Sin esperar respuesta, se lo colocó en el dedo y miró alrededor con una mezcla de alivio y sospecha. Gerald dio un paso a un lado, señalando a la desconcertada Ayşel.

—Lo encontramos en el vestido de lady Esen.

Dafna juntó las manos, se llevó una al pecho y fingió sorpresa. Pero a Ayşel aquella actuación le resultaba demasiado forzada.

—¿Cómo es posible? ¿La favorita oficial del rey, una ladrona? —dijo Dafna, agitando la mano frente a su rostro como si le faltara el aire—. Reynard debería ser más cuidadoso al elegir a sus mujeres. ¡Podría terminar robándole!

Ayşel no pudo contenerse ni tragar semejante humillación.

—¡Yo no robé nada! No necesito las joyas de nadie. ¡Esto es una trampa!

—No se preocupe, todo se aclarará —replicó Gerald con frialdad—. Tenemos un verdugo experimentado.

Y, tras hacer un gesto a los guardias, añadió con firmeza:

—Llévense a la dama a los calabozos.

Puntos negros danzaron ante los ojos de Ayşel, y la habitación comenzó a girar. Apenas logró mantenerse en pie cuando los guardias la sujetaron. Sintió el peso de las esposas oxidadas cerrándose sobre sus muñecas, y un escalofrío le recorrió el cuerpo cuando la empujaron hacia la puerta.

Como despertando de un sueño, lanzó una mirada suplicante a Esen.

—No fui yo. No soy una ladrona… —murmuró con desesperación.

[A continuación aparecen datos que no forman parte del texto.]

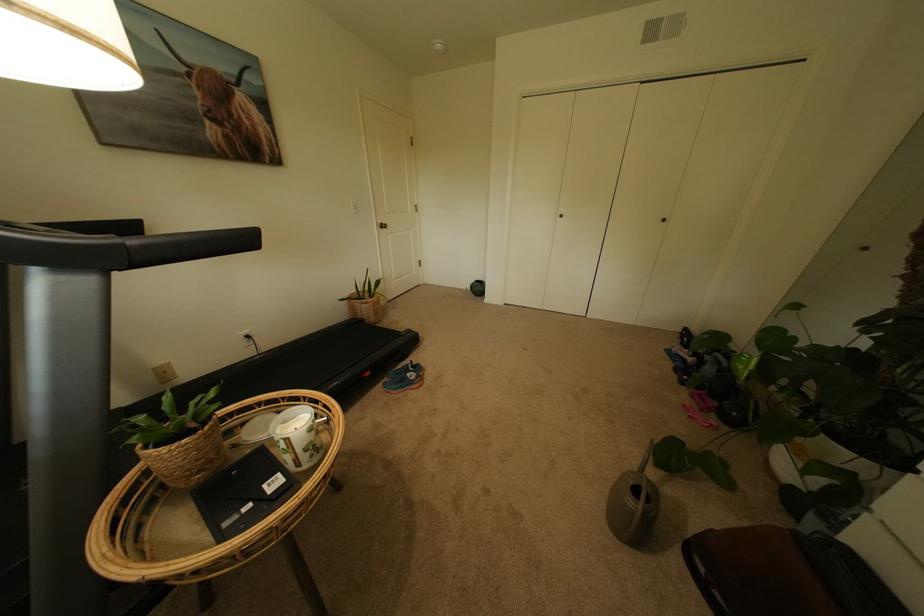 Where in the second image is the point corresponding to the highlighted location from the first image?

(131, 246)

Esen, por fin, se levantó y habló con la autoridad que correspondía a una princesa.

—¡Déjenla! Ella es inocente, esto es un error. ¡Me quejaré ante el rey!

—Yo mismo se lo diré. Su Majestad lo sabrá cuando regrese —replicó Gerald sin inmutarse—. El rey ha salido del palacio por asuntos de Estado.

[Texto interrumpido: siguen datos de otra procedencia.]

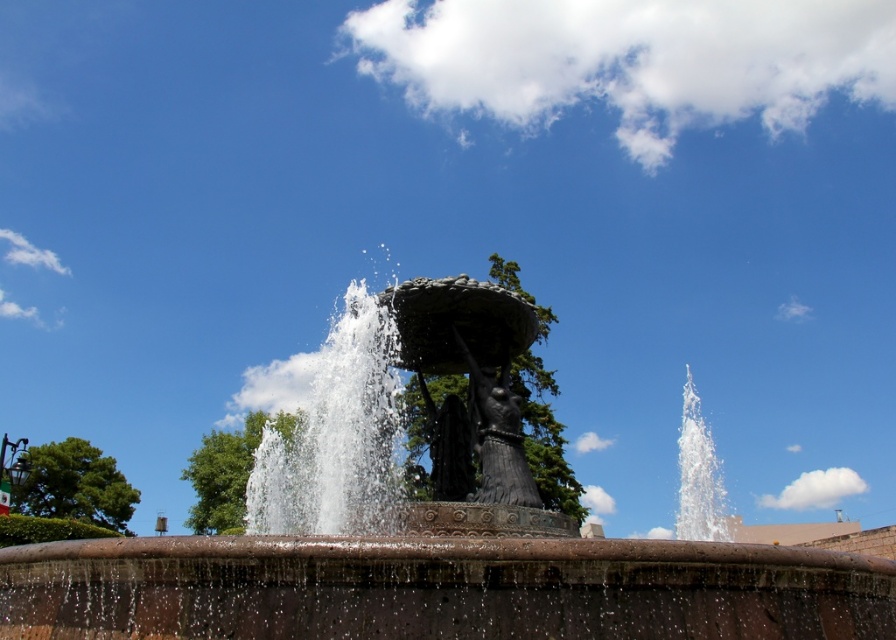 You are an art student analyzing the fountain composition. You observe the bronze statue at center and the black polished stone statue at center. Which statue would cast a longer shadow at noon given their sizes?

The bronze statue at center is larger in size than the black polished stone statue at center, so it would cast a longer shadow at noon.

You are a tour guide leading a group near the fountain. You want to ensure that visitors can walk comfortably between the bronze statue at center and the black polished stone statue at center. The path between them is 1.2 meters wide. Is this width sufficient for a group of 5 people to walk side by side?

The path between the bronze statue at center and the black polished stone statue at center is 1.2 meters wide. Since the average width required for a group of 5 people walking side by side is approximately 1.5 meters, the path is slightly narrower than needed, making it challenging for them to walk comfortably without overlapping. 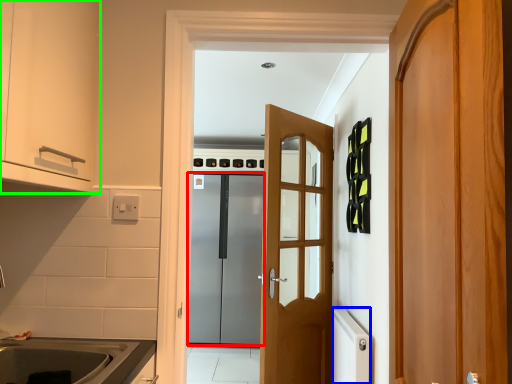 Question: Which object is the closest to the door (highlighted by a red box)? Choose among these: appliance (highlighted by a blue box) or cabinetry (highlighted by a green box).

Choices:
 (A) appliance
 (B) cabinetry

Answer: (A)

Inflexible, el jefe de la guardia mantuvo su orden y los soldados se llevaron a Ayşel.

La joven avanzaba por los largos pasillos sintiendo las miradas de desprecio clavadas en su espalda. Los murmullos la seguían como un eco, y una ola de vergüenza la envolvía entera. Se sentía pisoteada, humillada, como una criminal.

Parecía que jamás podría librarse de aquella mancha de deshonra que pesaba sobre sus hombros como una manta sofocante. Las lágrimas nublaban su vista, y un espeso velo de desesperación llenaba su pecho, instalándose allí como un peso insoportable.